**Aim of the task**
Leave out the pictures and repeat the entries below verbatim.

[Information supplied Boundary: Start]

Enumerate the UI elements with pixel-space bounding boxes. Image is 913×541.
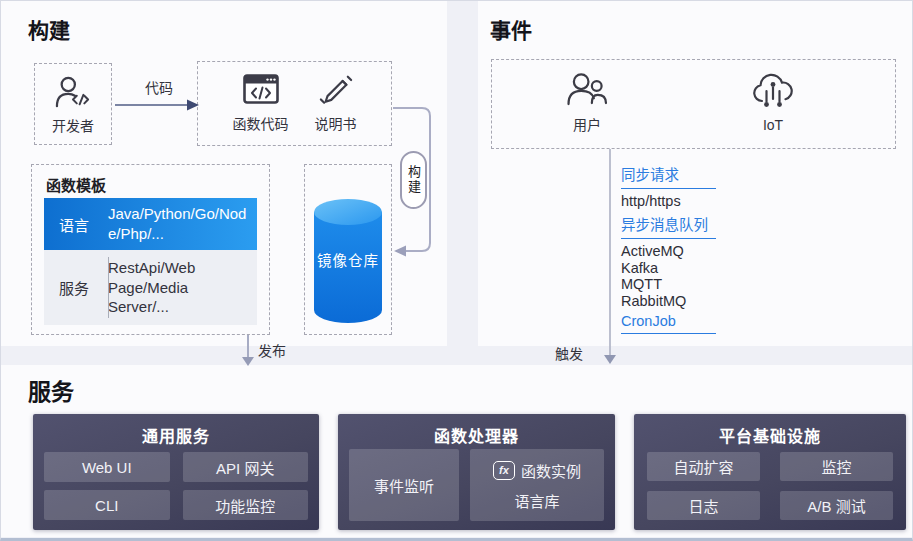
language-library-label: 语言库 [514,490,559,511]
build-pill-label: 构建 [404,165,423,195]
database-cylinder-icon: 镜像仓库 [313,198,383,324]
cli-button[interactable]: CLI [44,490,170,520]
template-service-label: 服务 [44,277,108,298]
ab-test-button[interactable]: A/B 测试 [780,491,893,520]
platform-infra-title: 平台基础设施 [634,423,906,447]
build-pill: 构建 [400,151,427,209]
user-label: 用户 [573,114,601,134]
template-language-value: Java/Python/Go/Node/Php/... [108,204,250,244]
template-language-label: 语言 [44,214,108,235]
web-ui-button[interactable]: Web UI [44,452,170,482]
template-row-service: 服务 RestApi/Web Page/Media Server/... [44,250,257,325]
generic-services-title: 通用服务 [33,423,319,447]
iot-cloud-icon [750,72,796,110]
function-code-node: 函数代码 说明书 [197,61,392,146]
async-queue-item: Kafka [621,260,741,277]
code-window-icon [243,74,279,105]
generic-services-panel: 通用服务 Web UI API 网关 CLI 功能监控 [33,414,319,530]
event-listener-button[interactable]: 事件监听 [349,449,459,521]
api-gateway-button[interactable]: API 网关 [183,452,309,482]
cronjob-link[interactable]: CronJob [621,313,716,334]
user-source: 用户 [566,72,609,134]
template-row-language: 语言 Java/Python/Go/Node/Php/... [44,198,257,250]
cronjob-group: CronJob [621,313,741,338]
function-template-node: 函数模板 语言 Java/Python/Go/Node/Php/... 服务 R… [31,164,270,335]
event-sources-node: 用户 IoT [491,59,896,149]
function-code-label: 函数代码 [233,113,289,133]
auto-scaling-button[interactable]: 自动扩容 [647,452,760,481]
publish-label: 发布 [258,340,286,360]
events-section-title: 事件 [490,14,532,44]
template-divider [108,257,109,318]
platform-infra-panel: 平台基础设施 自动扩容 监控 日志 A/B 测试 [634,414,906,530]
function-code-item: 函数代码 [233,74,289,133]
developer-icon [54,75,92,109]
function-instance-label: 函数实例 [521,460,581,481]
build-section-title: 构建 [28,14,70,44]
image-registry-label: 镜像仓库 [313,249,383,270]
trigger-label: 触发 [555,343,583,363]
template-service-value: RestApi/Web Page/Media Server/... [108,258,250,317]
async-queue-item: MQTT [621,276,741,293]
fx-icon: fx [493,461,515,480]
developer-label: 开发者 [52,115,94,135]
manual-item: 说明书 [315,74,357,133]
sync-request-item: http/https [621,193,741,210]
services-section-title: 服务 [28,373,74,407]
build-panel: 构建 开发者 代码 [1,1,447,346]
code-arrow-label: 代码 [129,77,189,97]
developer-node: 开发者 [34,63,112,145]
users-icon [566,72,609,107]
async-queue-item: RabbitMQ [621,293,741,310]
logs-button[interactable]: 日志 [647,491,760,520]
image-registry-node: 镜像仓库 [304,164,392,335]
pen-icon [319,74,353,105]
async-queue-group: 异步消息队列 ActiveMQ Kafka MQTT RabbitMQ [621,213,741,309]
function-template-title: 函数模板 [46,174,106,195]
iot-source: IoT [750,72,796,133]
function-processor-title: 函数处理器 [338,423,615,447]
function-monitor-button[interactable]: 功能监控 [183,490,309,520]
iot-label: IoT [763,117,783,133]
function-instance-button[interactable]: fx 函数实例 语言库 [470,449,604,521]
sync-request-link[interactable]: 同步请求 [621,163,716,189]
async-queue-link[interactable]: 异步消息队列 [621,213,716,239]
async-queue-item: ActiveMQ [621,243,741,260]
manual-label: 说明书 [315,113,357,133]
function-processor-panel: 函数处理器 事件监听 fx 函数实例 语言库 [338,414,615,530]
function-instance-line: fx 函数实例 [493,460,581,481]
sync-request-group: 同步请求 http/https [621,163,741,210]
monitoring-button[interactable]: 监控 [780,452,893,481]
architecture-diagram: 构建 开发者 代码 [0,0,913,541]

[Information supplied Boundary: End]

**Solved exercise**
Enumerate the UI elements with pixel-space bounding boxes. Image is 913×541.
language-library-label: 语言库 [514,490,559,511]
build-pill-label: 构建 [404,165,423,195]
database-cylinder-icon: 镜像仓库 [313,198,383,324]
cli-button[interactable]: CLI [44,490,170,520]
template-service-label: 服务 [44,277,108,298]
ab-test-button[interactable]: A/B 测试 [780,491,893,520]
platform-infra-title: 平台基础设施 [634,423,906,447]
build-pill: 构建 [400,151,427,209]
user-label: 用户 [573,114,601,134]
template-language-value: Java/Python/Go/Node/Php/... [108,204,250,244]
template-language-label: 语言 [44,214,108,235]
web-ui-button[interactable]: Web UI [44,452,170,482]
template-row-service: 服务 RestApi/Web Page/Media Server/... [44,250,257,325]
generic-services-title: 通用服务 [33,423,319,447]
iot-cloud-icon [750,72,796,110]
function-code-node: 函数代码 说明书 [197,61,392,146]
async-queue-item: Kafka [621,260,741,277]
code-window-icon [243,74,279,105]
generic-services-panel: 通用服务 Web UI API 网关 CLI 功能监控 [33,414,319,530]
event-listener-button[interactable]: 事件监听 [349,449,459,521]
api-gateway-button[interactable]: API 网关 [183,452,309,482]
cronjob-link[interactable]: CronJob [621,313,716,334]
user-source: 用户 [566,72,609,134]
template-row-language: 语言 Java/Python/Go/Node/Php/... [44,198,257,250]
cronjob-group: CronJob [621,313,741,338]
function-template-node: 函数模板 语言 Java/Python/Go/Node/Php/... 服务 R… [31,164,270,335]
event-sources-node: 用户 IoT [491,59,896,149]
function-code-label: 函数代码 [233,113,289,133]
auto-scaling-button[interactable]: 自动扩容 [647,452,760,481]
publish-label: 发布 [258,340,286,360]
events-section-title: 事件 [490,14,532,44]
template-divider [108,257,109,318]
platform-infra-panel: 平台基础设施 自动扩容 监控 日志 A/B 测试 [634,414,906,530]
function-code-item: 函数代码 [233,74,289,133]
developer-icon [54,75,92,109]
function-instance-label: 函数实例 [521,460,581,481]
build-section-title: 构建 [28,14,70,44]
image-registry-label: 镜像仓库 [313,249,383,270]
trigger-label: 触发 [555,343,583,363]
template-service-value: RestApi/Web Page/Media Server/... [108,258,250,317]
async-queue-item: MQTT [621,276,741,293]
fx-icon: fx [493,461,515,480]
developer-label: 开发者 [52,115,94,135]
manual-item: 说明书 [315,74,357,133]
sync-request-item: http/https [621,193,741,210]
services-section-title: 服务 [28,373,74,407]
build-panel: 构建 开发者 代码 [1,1,447,346]
code-arrow-label: 代码 [129,77,189,97]
developer-node: 开发者 [34,63,112,145]
users-icon [566,72,609,107]
async-queue-item: RabbitMQ [621,293,741,310]
logs-button[interactable]: 日志 [647,491,760,520]
image-registry-node: 镜像仓库 [304,164,392,335]
pen-icon [319,74,353,105]
async-queue-group: 异步消息队列 ActiveMQ Kafka MQTT RabbitMQ [621,213,741,309]
function-template-title: 函数模板 [46,174,106,195]
iot-source: IoT [750,72,796,133]
function-processor-title: 函数处理器 [338,423,615,447]
function-monitor-button[interactable]: 功能监控 [183,490,309,520]
iot-label: IoT [763,117,783,133]
function-instance-button[interactable]: fx 函数实例 语言库 [470,449,604,521]
sync-request-link[interactable]: 同步请求 [621,163,716,189]
async-queue-link[interactable]: 异步消息队列 [621,213,716,239]
async-queue-item: ActiveMQ [621,243,741,260]
manual-label: 说明书 [315,113,357,133]
function-processor-panel: 函数处理器 事件监听 fx 函数实例 语言库 [338,414,615,530]
function-instance-line: fx 函数实例 [493,460,581,481]
sync-request-group: 同步请求 http/https [621,163,741,210]
monitoring-button[interactable]: 监控 [780,452,893,481]
architecture-diagram: 构建 开发者 代码 [0,0,913,541]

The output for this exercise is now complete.